Oscar winning director John Schlesinger was born in London, England on February 16, 1926. After graduating from Balliol College, Oxford, he to work in television as an actor. He was soon hired by BBC to work as a freelance documentarian. In 1956 he began his directorial career with the documentary short “Sunday in the Park”. His next documentary, “Terminus” (1961), earned a Venice Film Festival Gold Lion and a British Academy Award. Schlesinger made a transition to feature films with the romantic drama “A Kind of Loving” (1962), adapted from a Stan Barstow novel. The picture followed a natural “kitchen sink” filming style, starring Alan Bates as an unexpectedly low-key protagonist. It proved to be popular, winning the Berlin Film Festival’s Golden Bear Award. His next feature, the Northern England comedy “Billy Liar” (1963), starred Julie Christie in her first leading role. She again played the title character in the director’s subsequent movie, “Darling” (1965), a romantic drama about a beautiful model who sleeps her way to the top of the London Fashion scene in the swinging sixties. Christie won an Oscar for her performance, and Schlesinger earned a nod for Best Director.
 
The director’s next picture was “Far from the Maddening Crowd” (1967), an adaptation of Thomas Hardy’s well-liked novel.  Christie played the headstrong, playful Bathsheba Everdine, while Terence Stamp, Alan Bates, and Peter Finch played her three suitors. 1969 saw the internationally recognized “Midnight Cowboy”, which won three Academy Awards, including Best Director and Best Picture.
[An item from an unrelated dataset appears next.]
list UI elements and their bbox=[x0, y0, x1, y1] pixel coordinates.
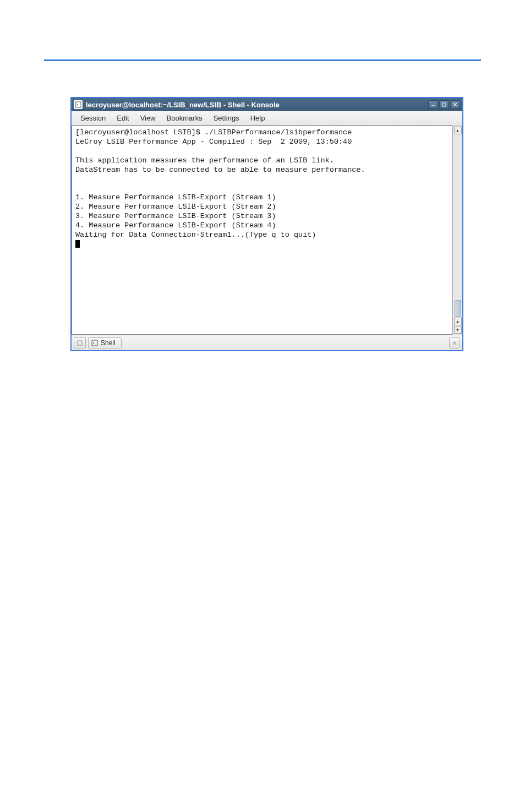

The X-rated film (later re-rated as R, without any cuts) depicted the relationship between a man from Texas who becomes a prostitute in order to survive in New York and his equally struggling outcast, city dwelling friend.  CNN.com wrote: “The film’s homosexual theme was regarded as scandalous, but the tale was embraced by critics and Hollywood despite its shocking sequences”. It went on to become a huge box office hit, and eventually a classic, while also earning Schlesinger a place in cinematic history.
 
In 1971 the director released another groundbreaking picture, “Sunday, Bloody Sunday”, about male artist Bob (Murray Head) who bed hops between an older, divorced working woman, Alex (Glenda Jackson), and a young, male family doctor, Daniel (Peter Finch). As reported by the Times of London: “A passionate kiss between Finch and Murray Head signaled one of cinema’s first mature treatments of homosexuality and enabled Schlesinger, himself gay, ‘to express myself publicly.’”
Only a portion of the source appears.